• Problem to solve: Filter the lines below, copying only those with the string "Roche".

(Dataset entries)

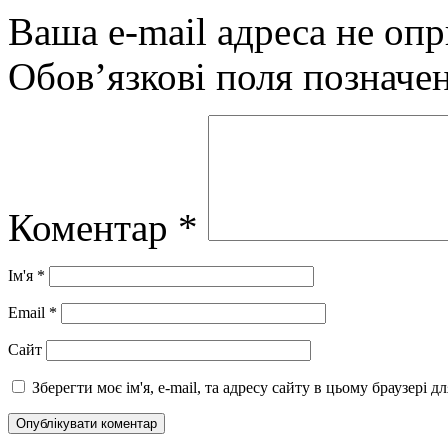
Ваша e-mail адреса не оп
Обов’язкові поля позначе
Коментар
*
Ім'я
*
Email
*
Сайт
Зберегти моє ім'я, e-mail, та адресу сайту в цьому браузері 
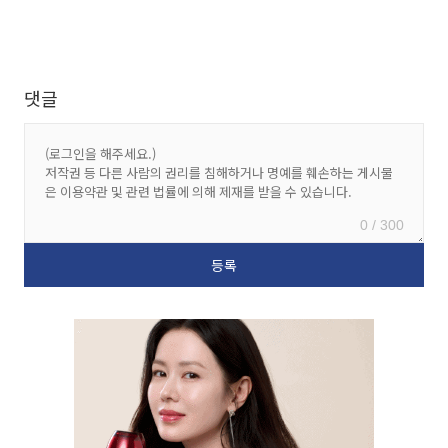
댓글
0 / 300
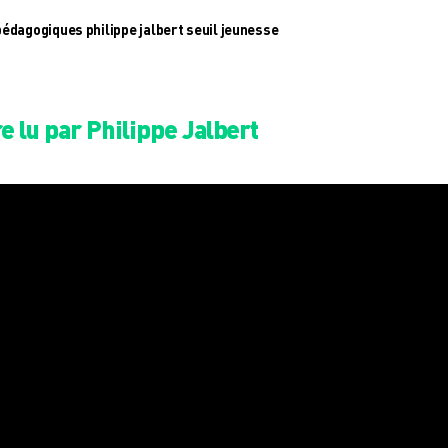
 pédagogiques philippe jalbert seuil jeunesse
re lu par Philippe Jalbert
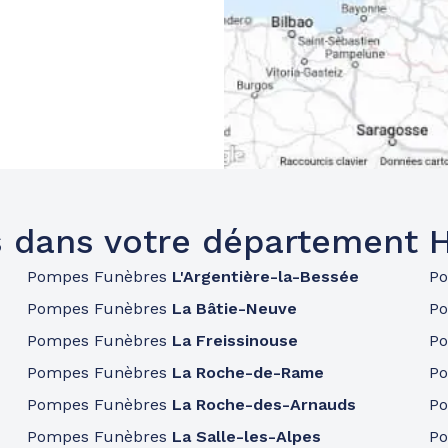
 dans votre département 
Pompes Funèbres
L'Argentière-la-Bessée
P
Pompes Funèbres
La Bâtie-Neuve
P
Pompes Funèbres
La Freissinouse
P
Pompes Funèbres
La Roche-de-Rame
P
Pompes Funèbres
La Roche-des-Arnauds
P
Pompes Funèbres
La Salle-les-Alpes
P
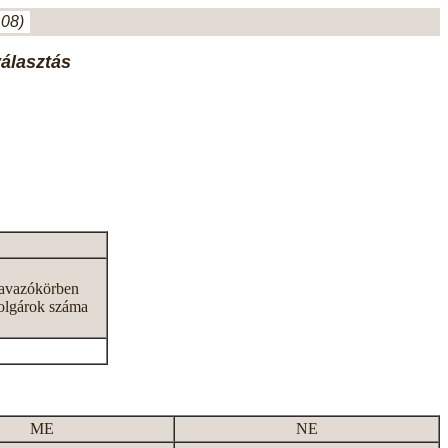
.08)
választás
zavazókörben
olgárok száma
ME
NE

• Task response:
La Roche-de-Rame
La Roche-des-Arnauds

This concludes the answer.